=== Provided material ===
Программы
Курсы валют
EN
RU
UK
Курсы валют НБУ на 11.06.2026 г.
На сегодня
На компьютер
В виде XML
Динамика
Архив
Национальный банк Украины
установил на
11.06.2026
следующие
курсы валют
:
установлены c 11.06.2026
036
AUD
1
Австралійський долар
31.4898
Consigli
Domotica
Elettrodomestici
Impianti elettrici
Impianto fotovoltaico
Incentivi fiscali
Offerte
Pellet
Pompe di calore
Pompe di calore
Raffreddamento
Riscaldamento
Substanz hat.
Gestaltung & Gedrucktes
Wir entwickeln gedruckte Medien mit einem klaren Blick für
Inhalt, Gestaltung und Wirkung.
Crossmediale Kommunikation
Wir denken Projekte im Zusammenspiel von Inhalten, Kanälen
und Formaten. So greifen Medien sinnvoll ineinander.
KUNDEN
===
=== Provided material ===
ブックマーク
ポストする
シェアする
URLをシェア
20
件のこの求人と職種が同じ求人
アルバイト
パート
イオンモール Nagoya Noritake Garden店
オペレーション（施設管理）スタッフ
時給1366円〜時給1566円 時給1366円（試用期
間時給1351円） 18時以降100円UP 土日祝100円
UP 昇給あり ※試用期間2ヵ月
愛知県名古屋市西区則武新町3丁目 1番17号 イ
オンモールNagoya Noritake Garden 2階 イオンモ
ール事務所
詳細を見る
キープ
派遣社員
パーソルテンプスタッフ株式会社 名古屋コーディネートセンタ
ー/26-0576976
===
=== Provided material ===
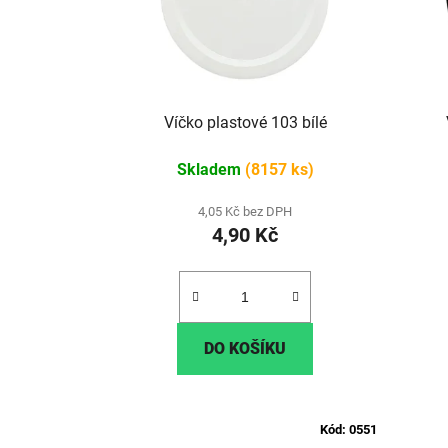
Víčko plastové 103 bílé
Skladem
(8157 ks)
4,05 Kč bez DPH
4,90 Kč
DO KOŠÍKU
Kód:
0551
===
» **Exercise aim**
When a line of the records holds the word "валют", copy that line.

» **Exercise result**
Курсы валют
Курсы валют НБУ на 11.06.2026 г.
курсы валют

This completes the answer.